- What you have to do
Among the lines of the records below, copy those that hold the word "korban".

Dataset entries
--- --- ---

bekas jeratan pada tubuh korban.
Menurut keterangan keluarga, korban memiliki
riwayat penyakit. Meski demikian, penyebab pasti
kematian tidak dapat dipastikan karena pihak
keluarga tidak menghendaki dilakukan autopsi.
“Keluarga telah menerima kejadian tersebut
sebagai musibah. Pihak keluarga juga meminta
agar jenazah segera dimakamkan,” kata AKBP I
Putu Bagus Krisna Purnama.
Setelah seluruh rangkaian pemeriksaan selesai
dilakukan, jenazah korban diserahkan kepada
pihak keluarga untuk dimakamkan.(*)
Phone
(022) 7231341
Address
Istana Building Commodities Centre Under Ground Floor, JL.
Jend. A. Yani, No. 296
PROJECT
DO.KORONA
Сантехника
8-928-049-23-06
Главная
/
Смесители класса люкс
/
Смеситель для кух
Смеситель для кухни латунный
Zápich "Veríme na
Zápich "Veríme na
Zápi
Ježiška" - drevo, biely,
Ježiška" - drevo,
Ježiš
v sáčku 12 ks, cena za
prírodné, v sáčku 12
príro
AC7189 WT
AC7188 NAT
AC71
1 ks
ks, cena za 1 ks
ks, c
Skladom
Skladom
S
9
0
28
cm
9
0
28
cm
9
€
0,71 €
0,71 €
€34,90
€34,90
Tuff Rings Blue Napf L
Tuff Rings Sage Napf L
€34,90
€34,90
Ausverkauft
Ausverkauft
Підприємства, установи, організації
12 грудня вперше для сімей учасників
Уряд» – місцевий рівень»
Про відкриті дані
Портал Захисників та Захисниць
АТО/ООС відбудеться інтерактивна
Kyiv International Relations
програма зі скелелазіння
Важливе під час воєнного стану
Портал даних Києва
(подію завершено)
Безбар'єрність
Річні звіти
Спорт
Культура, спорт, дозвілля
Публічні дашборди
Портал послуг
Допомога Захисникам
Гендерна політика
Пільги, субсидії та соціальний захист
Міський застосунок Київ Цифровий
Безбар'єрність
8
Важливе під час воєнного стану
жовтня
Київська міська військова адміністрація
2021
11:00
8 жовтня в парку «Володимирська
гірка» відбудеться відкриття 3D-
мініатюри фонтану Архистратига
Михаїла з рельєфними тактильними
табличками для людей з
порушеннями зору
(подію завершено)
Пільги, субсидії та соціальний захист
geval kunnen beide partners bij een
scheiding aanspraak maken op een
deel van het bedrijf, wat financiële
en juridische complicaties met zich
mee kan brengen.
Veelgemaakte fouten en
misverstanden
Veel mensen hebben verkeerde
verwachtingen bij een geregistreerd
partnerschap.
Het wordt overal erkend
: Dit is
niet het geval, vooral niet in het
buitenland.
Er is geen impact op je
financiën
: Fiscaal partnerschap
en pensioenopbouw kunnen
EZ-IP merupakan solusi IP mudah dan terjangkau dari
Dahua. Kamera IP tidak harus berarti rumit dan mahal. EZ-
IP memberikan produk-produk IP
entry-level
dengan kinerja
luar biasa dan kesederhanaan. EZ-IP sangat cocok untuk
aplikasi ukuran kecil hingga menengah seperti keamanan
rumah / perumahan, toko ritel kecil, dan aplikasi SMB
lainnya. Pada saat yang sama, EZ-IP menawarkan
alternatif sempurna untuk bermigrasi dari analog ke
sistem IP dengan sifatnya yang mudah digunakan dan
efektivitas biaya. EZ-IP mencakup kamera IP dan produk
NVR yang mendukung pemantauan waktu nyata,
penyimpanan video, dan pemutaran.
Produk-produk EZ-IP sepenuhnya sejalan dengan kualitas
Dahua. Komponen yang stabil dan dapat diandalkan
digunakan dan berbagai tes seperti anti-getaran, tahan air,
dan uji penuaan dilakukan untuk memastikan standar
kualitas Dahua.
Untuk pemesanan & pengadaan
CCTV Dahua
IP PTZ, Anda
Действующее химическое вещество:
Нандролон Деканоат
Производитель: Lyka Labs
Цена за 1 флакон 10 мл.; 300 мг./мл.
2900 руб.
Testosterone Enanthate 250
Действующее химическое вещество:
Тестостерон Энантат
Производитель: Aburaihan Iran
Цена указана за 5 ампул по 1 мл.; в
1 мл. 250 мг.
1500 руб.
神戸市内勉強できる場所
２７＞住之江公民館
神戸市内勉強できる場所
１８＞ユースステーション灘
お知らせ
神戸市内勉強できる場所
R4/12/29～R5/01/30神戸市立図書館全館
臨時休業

--- --- ---

- Answer to the exercise
bekas jeratan pada tubuh korban.
Menurut keterangan keluarga, korban memiliki
dilakukan, jenazah korban diserahkan kepada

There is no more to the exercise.